[Page-level text extractions]
::::::::::

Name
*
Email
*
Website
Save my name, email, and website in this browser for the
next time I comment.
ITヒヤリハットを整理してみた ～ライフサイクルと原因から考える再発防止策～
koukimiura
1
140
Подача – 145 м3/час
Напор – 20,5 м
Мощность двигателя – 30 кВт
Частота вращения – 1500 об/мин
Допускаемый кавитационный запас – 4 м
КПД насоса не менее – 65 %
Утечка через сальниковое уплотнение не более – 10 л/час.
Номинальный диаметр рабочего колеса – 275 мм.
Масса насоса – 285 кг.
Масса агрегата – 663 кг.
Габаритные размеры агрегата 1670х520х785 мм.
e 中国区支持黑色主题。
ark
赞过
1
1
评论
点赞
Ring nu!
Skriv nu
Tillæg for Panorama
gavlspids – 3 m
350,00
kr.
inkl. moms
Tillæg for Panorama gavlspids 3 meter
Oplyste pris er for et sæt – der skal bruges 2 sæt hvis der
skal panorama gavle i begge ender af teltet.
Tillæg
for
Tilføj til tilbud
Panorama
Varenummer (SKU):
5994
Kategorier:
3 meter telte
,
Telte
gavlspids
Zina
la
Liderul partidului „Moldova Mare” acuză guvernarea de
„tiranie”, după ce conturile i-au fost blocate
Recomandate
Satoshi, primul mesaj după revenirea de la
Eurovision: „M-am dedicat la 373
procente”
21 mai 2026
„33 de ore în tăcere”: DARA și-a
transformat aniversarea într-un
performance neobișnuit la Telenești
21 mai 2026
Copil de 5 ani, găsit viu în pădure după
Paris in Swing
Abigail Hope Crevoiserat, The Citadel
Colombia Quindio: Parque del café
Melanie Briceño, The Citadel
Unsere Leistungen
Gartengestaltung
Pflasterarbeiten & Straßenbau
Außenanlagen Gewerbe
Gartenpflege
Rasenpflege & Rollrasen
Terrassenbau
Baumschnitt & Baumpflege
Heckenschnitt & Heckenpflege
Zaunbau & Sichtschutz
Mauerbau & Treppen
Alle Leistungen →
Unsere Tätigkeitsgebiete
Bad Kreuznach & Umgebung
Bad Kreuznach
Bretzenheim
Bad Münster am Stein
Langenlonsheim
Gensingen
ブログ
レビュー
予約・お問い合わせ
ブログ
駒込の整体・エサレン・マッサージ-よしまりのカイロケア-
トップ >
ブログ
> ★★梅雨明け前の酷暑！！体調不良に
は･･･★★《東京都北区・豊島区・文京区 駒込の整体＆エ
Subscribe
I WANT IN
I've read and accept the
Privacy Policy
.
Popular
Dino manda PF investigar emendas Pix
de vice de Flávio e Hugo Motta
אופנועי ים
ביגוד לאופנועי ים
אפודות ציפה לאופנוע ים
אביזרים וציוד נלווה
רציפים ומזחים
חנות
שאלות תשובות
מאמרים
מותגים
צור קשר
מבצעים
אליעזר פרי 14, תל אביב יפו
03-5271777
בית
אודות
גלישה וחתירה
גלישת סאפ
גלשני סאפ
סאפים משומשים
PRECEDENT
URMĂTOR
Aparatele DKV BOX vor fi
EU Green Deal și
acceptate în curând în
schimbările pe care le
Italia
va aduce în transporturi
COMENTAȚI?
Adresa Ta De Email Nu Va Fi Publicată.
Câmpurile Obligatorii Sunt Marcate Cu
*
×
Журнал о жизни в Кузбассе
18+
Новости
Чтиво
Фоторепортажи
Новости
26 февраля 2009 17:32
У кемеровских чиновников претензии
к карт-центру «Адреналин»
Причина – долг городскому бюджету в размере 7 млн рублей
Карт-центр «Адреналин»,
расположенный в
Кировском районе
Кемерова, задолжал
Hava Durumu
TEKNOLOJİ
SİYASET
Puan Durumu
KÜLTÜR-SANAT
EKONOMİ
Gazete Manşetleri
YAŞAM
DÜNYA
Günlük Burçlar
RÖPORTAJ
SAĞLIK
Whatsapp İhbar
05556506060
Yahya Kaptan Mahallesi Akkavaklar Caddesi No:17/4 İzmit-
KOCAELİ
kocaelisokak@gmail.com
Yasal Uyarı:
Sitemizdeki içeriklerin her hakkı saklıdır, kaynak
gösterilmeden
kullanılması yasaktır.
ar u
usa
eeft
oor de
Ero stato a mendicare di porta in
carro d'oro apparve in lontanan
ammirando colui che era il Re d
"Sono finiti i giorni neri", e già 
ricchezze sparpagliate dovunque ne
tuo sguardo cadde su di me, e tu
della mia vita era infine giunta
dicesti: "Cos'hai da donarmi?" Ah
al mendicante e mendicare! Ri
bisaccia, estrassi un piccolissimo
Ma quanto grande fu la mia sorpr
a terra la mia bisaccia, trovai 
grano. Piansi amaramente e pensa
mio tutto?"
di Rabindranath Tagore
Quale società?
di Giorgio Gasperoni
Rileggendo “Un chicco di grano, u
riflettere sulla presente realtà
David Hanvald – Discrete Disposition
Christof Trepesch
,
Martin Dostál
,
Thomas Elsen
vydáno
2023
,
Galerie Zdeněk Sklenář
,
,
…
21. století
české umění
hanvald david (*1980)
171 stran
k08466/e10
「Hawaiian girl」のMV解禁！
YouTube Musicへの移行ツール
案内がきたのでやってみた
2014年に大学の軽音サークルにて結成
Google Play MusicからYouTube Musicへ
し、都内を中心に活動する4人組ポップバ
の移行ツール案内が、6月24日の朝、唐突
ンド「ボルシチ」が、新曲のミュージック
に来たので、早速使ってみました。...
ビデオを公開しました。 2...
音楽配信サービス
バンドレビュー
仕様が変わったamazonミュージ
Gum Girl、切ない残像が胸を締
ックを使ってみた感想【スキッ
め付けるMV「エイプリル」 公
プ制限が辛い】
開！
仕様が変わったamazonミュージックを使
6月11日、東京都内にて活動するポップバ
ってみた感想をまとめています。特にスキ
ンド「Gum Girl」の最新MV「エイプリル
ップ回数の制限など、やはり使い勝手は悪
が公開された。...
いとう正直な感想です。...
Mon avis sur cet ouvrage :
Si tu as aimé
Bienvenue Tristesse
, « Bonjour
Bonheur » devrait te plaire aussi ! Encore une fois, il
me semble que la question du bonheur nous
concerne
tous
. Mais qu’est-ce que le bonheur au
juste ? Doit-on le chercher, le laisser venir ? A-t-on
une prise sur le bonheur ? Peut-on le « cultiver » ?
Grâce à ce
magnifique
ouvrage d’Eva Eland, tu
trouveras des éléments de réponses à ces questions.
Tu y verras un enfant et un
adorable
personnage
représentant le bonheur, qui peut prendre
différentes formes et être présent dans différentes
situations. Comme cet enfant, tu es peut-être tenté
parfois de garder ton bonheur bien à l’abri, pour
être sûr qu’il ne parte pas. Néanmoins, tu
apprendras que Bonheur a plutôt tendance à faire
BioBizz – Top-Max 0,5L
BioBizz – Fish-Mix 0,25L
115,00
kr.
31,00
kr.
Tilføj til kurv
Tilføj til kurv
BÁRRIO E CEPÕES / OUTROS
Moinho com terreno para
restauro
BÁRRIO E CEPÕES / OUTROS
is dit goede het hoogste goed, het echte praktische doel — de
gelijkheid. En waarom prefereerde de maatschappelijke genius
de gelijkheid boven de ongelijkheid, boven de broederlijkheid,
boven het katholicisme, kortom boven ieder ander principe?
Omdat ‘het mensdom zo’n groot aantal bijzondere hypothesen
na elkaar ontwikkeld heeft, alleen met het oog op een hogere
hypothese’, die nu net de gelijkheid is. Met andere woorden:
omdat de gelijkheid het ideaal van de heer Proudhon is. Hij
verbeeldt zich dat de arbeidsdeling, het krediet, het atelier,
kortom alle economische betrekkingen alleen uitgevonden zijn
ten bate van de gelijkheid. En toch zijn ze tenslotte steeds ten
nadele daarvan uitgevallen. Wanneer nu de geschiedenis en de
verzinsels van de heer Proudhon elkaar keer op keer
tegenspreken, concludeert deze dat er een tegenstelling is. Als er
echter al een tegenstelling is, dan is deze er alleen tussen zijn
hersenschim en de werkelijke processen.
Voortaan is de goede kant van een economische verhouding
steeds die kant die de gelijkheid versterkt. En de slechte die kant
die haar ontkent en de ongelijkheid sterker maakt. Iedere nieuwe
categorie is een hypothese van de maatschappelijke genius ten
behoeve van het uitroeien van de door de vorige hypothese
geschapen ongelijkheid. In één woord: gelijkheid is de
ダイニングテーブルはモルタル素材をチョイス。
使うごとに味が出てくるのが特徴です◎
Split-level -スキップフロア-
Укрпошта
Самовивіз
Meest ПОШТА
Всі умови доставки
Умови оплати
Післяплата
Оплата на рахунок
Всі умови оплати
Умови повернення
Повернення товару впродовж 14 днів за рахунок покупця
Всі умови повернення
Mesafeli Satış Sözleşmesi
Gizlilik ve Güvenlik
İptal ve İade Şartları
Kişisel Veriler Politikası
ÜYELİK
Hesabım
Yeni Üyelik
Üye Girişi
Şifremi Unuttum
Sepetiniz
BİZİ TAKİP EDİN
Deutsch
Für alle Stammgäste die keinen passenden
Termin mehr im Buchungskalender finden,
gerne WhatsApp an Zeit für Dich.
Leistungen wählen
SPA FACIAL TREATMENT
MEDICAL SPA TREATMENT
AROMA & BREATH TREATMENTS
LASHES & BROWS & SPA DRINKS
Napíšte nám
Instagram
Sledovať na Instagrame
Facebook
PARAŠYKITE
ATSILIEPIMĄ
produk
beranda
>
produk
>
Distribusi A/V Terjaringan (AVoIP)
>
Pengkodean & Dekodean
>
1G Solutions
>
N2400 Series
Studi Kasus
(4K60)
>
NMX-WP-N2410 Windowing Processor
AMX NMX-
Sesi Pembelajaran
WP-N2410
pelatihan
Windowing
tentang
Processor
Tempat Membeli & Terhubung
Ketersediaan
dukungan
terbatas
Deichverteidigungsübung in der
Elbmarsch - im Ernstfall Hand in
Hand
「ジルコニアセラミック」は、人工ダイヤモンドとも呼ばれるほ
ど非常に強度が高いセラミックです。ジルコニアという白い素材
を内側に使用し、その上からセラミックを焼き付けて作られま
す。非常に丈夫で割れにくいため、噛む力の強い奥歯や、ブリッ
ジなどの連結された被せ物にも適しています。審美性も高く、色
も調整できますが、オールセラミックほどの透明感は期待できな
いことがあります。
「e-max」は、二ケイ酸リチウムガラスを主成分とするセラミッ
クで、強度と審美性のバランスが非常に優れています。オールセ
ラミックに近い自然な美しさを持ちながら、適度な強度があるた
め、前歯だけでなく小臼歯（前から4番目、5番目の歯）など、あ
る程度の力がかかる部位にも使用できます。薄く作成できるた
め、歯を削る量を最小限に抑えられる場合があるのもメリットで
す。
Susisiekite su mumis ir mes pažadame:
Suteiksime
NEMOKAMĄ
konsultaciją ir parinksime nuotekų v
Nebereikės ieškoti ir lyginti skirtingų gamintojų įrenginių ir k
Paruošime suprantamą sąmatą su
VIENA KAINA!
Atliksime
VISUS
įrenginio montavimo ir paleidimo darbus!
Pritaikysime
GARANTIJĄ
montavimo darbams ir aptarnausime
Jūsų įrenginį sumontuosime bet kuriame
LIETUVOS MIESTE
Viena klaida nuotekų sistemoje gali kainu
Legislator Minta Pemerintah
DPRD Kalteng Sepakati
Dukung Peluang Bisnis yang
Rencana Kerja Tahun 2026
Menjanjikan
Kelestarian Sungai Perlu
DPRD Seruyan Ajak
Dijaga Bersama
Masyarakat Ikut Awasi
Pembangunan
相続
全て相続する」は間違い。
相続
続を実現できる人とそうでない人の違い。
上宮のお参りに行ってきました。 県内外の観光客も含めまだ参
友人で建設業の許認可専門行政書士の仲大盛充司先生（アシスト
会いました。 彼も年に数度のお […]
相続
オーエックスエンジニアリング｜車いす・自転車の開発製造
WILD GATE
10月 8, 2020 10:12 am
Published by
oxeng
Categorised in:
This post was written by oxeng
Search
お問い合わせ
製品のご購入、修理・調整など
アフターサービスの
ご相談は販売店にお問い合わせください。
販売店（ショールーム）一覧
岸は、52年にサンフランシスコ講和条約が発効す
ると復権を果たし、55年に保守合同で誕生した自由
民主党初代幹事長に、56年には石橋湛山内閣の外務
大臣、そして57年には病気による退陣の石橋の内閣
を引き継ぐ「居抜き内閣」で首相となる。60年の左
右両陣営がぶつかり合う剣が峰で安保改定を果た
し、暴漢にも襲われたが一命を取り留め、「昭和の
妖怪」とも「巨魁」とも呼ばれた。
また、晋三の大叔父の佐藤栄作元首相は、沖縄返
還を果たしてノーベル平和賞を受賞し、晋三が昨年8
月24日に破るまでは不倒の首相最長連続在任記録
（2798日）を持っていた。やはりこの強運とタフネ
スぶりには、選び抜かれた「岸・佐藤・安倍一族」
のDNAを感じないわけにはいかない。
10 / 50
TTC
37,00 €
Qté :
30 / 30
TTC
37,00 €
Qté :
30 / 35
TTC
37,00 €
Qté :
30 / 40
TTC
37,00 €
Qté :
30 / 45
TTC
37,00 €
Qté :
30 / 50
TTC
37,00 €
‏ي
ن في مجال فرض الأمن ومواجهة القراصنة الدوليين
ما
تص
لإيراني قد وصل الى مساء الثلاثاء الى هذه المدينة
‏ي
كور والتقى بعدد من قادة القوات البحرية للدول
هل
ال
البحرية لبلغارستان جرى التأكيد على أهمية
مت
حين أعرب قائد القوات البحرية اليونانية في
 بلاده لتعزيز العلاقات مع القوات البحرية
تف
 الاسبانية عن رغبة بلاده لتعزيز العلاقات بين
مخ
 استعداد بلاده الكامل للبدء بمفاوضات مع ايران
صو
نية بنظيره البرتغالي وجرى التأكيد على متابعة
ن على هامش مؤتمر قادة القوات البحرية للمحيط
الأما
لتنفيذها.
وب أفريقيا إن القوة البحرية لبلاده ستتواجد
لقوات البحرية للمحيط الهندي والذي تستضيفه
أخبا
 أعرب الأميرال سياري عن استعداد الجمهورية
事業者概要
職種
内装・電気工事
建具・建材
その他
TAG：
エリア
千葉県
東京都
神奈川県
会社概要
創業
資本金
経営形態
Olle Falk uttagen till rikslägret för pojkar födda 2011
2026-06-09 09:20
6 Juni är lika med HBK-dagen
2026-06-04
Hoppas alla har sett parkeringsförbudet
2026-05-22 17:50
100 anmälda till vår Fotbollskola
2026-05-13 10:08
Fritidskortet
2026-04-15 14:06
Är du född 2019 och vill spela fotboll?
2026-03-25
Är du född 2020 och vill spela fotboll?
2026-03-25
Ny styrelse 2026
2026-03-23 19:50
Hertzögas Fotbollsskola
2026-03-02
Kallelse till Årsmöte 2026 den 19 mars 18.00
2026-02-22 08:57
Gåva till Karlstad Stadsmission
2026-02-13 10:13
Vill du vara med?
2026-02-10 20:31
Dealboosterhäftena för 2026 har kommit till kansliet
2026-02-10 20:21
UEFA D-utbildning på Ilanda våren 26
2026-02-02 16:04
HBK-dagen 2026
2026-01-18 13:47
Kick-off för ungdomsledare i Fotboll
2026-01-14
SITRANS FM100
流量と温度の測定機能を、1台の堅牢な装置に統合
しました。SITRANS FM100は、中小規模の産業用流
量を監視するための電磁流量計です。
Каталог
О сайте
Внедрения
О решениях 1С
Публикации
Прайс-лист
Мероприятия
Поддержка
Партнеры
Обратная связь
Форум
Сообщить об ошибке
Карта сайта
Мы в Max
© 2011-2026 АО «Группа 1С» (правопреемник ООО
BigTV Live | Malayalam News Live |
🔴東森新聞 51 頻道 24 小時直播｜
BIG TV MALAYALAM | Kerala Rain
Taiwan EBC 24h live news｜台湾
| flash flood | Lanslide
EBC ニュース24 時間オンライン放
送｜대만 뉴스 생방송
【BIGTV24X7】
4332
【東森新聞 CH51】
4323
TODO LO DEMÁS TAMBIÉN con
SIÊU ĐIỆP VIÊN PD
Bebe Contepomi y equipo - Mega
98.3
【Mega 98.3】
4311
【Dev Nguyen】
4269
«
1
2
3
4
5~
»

::::::::::

Activity
Starting with the first line of the entries, transcribe every line up to and including the one with "Recomandate".

Task output
Name
*
Email
*
Website
Save my name, email, and website in this browser for the
next time I comment.
ITヒヤリハットを整理してみた ～ライフサイクルと原因から考える再発防止策～
koukimiura
1
140
Подача – 145 м3/час
Напор – 20,5 м
Мощность двигателя – 30 кВт
Частота вращения – 1500 об/мин
Допускаемый кавитационный запас – 4 м
КПД насоса не менее – 65 %
Утечка через сальниковое уплотнение не более – 10 л/час.
Номинальный диаметр рабочего колеса – 275 мм.
Масса насоса – 285 кг.
Масса агрегата – 663 кг.
Габаритные размеры агрегата 1670х520х785 мм.
e 中国区支持黑色主题。
ark
赞过
1
1
评论
点赞
Ring nu!
Skriv nu
Tillæg for Panorama
gavlspids – 3 m
350,00
kr.
inkl. moms
Tillæg for Panorama gavlspids 3 meter
Oplyste pris er for et sæt – der skal bruges 2 sæt hvis der
skal panorama gavle i begge ender af teltet.
Tillæg
for
Tilføj til tilbud
Panorama
Varenummer (SKU):
5994
Kategorier:
3 meter telte
,
Telte
gavlspids
Zina
la
Liderul partidului „Moldova Mare” acuză guvernarea de
„tiranie”, după ce conturile i-au fost blocate
Recomandate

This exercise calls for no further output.